The rectal examination should distinguish between small rectal nodules and polyps and lumps in the stool that allow them to crumble and separate from the rectal wall. Anal cancer is a hard infiltrate that cannot be moved against the surface. It usually covers part or all of the circumference of the rectum in a ring shape, taking the shape of a funnel tapering towards the head. In the case of malignant stricture of the proximal part of the rectum, the distal part of the rectum may be dilated (Hohenegg’s symptom).

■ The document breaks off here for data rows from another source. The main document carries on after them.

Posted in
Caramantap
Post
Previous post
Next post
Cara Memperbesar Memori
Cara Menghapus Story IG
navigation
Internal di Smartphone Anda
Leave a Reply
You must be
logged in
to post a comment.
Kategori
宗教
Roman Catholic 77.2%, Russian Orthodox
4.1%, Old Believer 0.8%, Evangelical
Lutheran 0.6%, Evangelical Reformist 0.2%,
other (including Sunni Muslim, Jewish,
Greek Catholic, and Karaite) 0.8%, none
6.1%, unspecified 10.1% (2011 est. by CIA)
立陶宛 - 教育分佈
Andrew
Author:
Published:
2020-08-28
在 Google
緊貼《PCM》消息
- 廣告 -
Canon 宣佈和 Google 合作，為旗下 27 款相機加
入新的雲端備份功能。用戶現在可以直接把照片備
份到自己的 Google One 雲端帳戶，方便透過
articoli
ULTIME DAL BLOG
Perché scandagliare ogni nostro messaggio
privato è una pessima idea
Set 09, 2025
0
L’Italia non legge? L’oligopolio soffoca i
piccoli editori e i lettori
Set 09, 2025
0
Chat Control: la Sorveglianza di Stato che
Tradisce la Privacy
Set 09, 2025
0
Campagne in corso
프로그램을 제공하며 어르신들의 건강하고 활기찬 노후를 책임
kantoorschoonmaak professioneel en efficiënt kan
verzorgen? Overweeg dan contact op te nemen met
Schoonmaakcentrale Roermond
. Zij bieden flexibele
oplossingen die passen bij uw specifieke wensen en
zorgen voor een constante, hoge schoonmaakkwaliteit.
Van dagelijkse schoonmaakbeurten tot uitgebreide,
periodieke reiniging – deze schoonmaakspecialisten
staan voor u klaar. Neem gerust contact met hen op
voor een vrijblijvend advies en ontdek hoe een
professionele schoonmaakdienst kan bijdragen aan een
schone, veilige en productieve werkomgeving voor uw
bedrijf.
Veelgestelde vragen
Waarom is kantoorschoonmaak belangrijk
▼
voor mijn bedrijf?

In front of the rectal bulb is the prostate gland in men. The prostate gland is assessed for its size, surface area, firmness and soreness. There are two lobes separated by an interlobar groove, the surface of the gland is smooth, its consistency is cohesive, and the pressure does not cause pain.
Soreness suggests inflammation, and an uneven surface suggests neoplastic growth.
In women, the cervix or the uterine body in retroflexion is examined at this site. A tampon inserted into the vagina may be mistaken for a tumor of the cervix. Douglas Bay, located between the anterior wall of the rectum and the posterior wall of the uterus or bladder, is a site of fluid accumulation and an abscess or neoplastic infiltration. In inflammation of the appendix, intense pressure soreness of the rectal wall located closest to the appendix is observed.
At the end of the test, the patient should be rubbed on lignin and the glove surface of the examining finger should be inspected for stool color and signs of blood, pus, mucus, or parasites. If rectal bleeding is suspected, the stool obtained during the examination may be sent for occult blood testing.